───── Input material

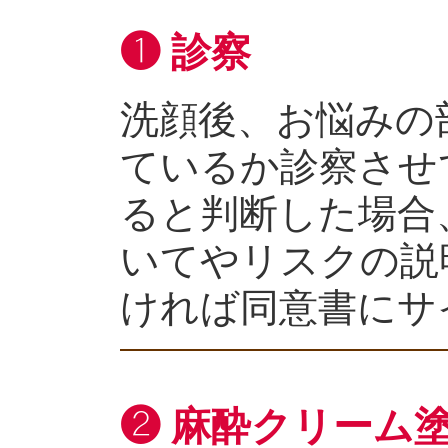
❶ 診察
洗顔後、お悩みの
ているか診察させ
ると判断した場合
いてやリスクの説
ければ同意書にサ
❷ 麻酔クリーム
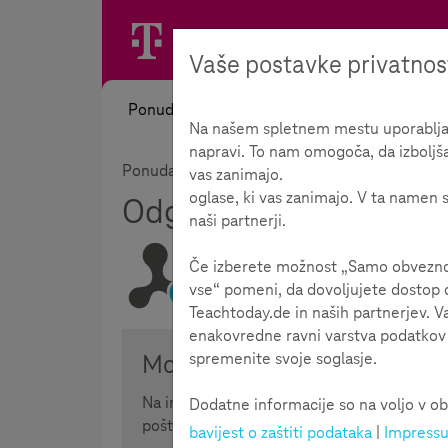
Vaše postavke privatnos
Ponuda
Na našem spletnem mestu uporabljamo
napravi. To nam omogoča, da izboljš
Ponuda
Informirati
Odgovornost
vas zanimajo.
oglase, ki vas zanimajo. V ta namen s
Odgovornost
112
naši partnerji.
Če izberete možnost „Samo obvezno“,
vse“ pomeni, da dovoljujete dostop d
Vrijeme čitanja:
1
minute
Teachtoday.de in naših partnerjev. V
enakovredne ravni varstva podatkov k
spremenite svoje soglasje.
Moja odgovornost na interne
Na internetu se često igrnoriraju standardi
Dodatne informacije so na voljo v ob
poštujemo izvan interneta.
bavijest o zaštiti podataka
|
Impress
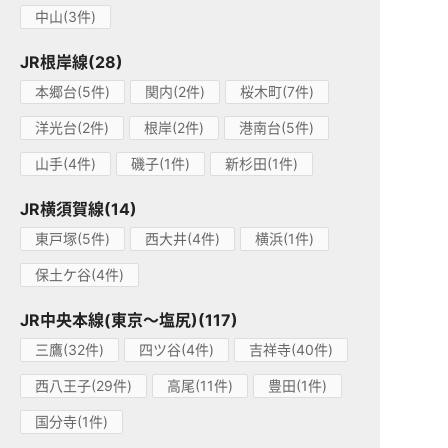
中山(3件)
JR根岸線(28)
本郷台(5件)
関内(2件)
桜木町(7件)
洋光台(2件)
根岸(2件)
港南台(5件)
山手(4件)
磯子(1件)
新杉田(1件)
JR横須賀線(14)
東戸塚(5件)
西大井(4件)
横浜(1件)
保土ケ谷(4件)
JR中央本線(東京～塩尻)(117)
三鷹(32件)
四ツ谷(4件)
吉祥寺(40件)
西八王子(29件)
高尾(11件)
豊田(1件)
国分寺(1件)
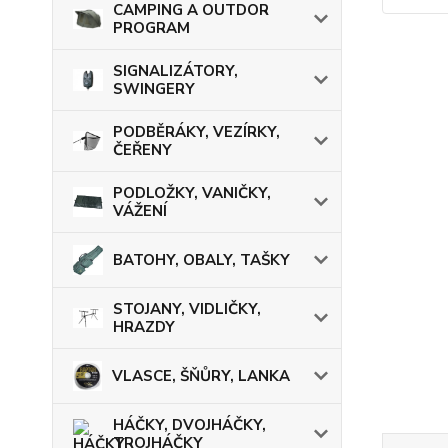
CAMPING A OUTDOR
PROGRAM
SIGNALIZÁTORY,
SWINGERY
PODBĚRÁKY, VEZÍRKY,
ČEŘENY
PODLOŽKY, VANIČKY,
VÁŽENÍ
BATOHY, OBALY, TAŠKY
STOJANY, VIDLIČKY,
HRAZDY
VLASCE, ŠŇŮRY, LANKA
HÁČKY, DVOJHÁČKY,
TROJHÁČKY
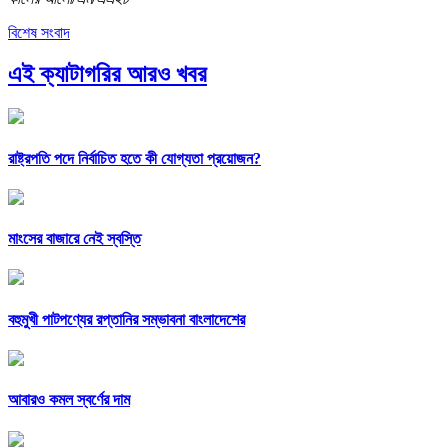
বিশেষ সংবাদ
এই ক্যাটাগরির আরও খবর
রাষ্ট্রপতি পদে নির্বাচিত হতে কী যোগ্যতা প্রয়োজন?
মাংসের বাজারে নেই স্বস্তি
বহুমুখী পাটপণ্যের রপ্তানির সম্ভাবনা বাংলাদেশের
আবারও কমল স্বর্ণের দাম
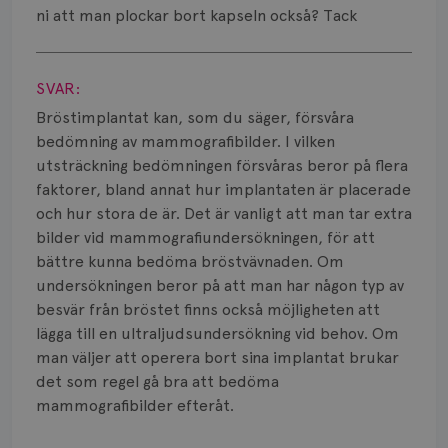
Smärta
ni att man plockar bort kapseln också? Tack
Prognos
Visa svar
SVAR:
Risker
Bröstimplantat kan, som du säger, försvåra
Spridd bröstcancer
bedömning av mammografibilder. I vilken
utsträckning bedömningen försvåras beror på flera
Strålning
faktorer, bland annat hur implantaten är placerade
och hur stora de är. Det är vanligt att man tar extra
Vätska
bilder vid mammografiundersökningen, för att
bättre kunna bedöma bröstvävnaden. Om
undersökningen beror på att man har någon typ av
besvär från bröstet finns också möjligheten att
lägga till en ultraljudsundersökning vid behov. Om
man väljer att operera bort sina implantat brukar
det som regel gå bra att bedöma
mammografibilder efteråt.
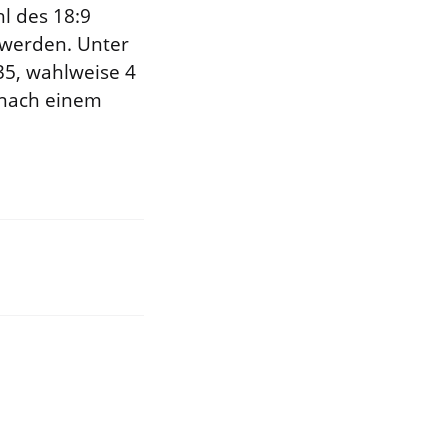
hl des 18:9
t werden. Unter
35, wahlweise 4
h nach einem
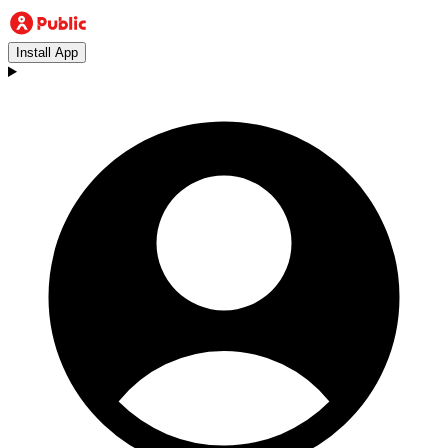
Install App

──────────

■ Your goal
Pull out all lines in the data above that include "mammografibilder".

■ Exercise solution
bedömning av mammografibilder. I vilken
mammografibilder efteråt.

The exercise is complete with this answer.